Rajasthan’ın gölleriyle ünlü şehri Udaipur’un en romantik eylemi Şehir Sarayı manzarasına karşı tekneyle Pichola gölünde bir gezinti. Suyun üzerinde yüzer gibi görünen Jag Mandir Sarayı, düğünler ve davetlerde kullanılmak için yapılmış. Şehrin bir diğer ikonik yeri ise yine gölün üstünde bembeyaz parıldayan Taj Lake Palace. Otel olarak kullanılan eski saray, yemeğe dahi sadece konaklayan misafirleri ağırlıyor. Biz, Hindistan’a özgü masala çayımızı burada alıyoruz. Buradan tekneyle gölün kenarında binbir gece masalına daldığınızı hissettiren Oberoi Udaivilas’da ise gün batımında kadeh tokuşturmak harika bir fikir. Bir diğer öneri;  Fateh Prakash Sarayı’nın terasında göl manzarasına karşı yemek olabilir.

La vie en rose: Pembe şehir Jaipur

Mistik tapınakları, ganj suyuyla doldurulmuş banyoları, pembeye boyanmış binaları, 953 pencereli Hawa Mahal’i, şehre hakim heybetli kalesiyle görülecek çok noktası var Jaipur’un. Buradaki romantik önerim önce astronomik gözlem evi Jantar Mantar’a gitmeniz.

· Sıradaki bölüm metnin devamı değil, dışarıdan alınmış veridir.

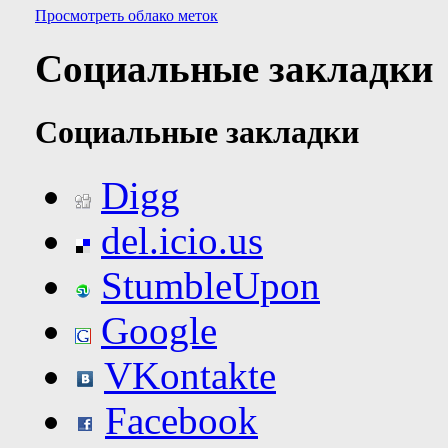
Просмотреть облако меток
Социальные закладки
Социальные закладки
Digg
del.icio.us
StumbleUpon
Google
VKontakte
Facebook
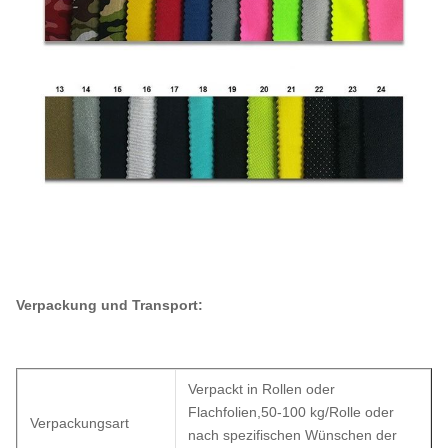
Verpackung und Transport:
Verpackt in Rollen oder
Flachfolien,50-100 kg/Rolle oder
Verpackungsart
nach spezifischen Wünschen der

Hint astrolojisi, Hinduizm için vazgeçilmez unsurlardan biri. Astronomi alanında çalışan Mihrace Jai Singh II tarafından  1734’de yaptırılan bu açık hava gözlem evi insanı hayrete düşürüyor. Biz şanslıyız, burada rehberimiz astrolog denecek kadar bilgili. Eşimle astrolojik uyumumuza ve el falımıza bakıyor. Romantik ve keyifli sohbetin sonunda beni şu sözleriyle kaybediyor: “Kızmazsanız bir şey söyleyeceğim, eşiniz oldukça sabırlı, siz de çok tatlısınız ama tatlı bir zehir gibi”.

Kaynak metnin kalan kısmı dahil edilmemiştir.